[Records from a data source]
- - - - - - -

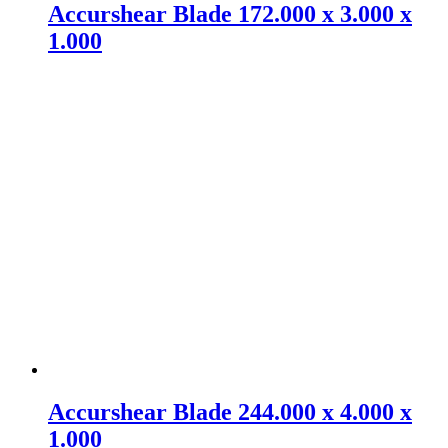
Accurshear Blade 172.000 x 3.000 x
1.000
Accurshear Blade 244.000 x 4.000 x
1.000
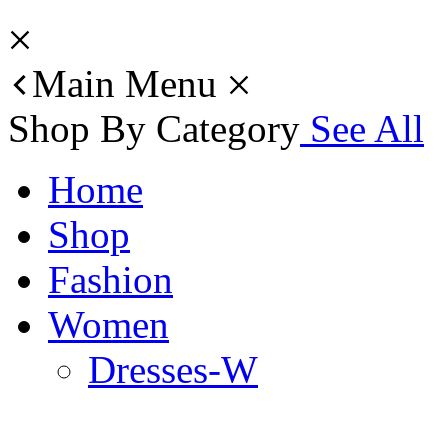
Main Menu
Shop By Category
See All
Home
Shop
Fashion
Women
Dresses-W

- - - - - - -

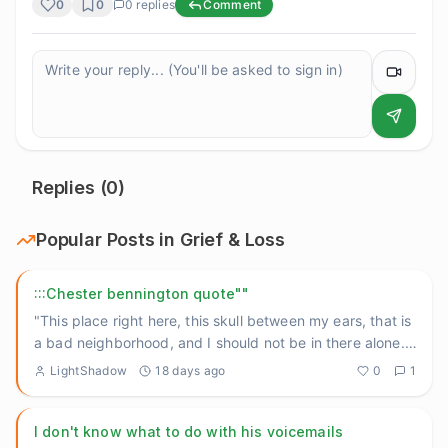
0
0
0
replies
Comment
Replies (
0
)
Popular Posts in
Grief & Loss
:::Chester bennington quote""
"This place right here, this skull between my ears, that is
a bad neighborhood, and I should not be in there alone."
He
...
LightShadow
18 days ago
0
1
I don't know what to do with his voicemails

- - - - - - -

### THE PROBLEM
Tally the lines above containing "Accurshear". Number only.

### RESPONSE TO THE TASK
2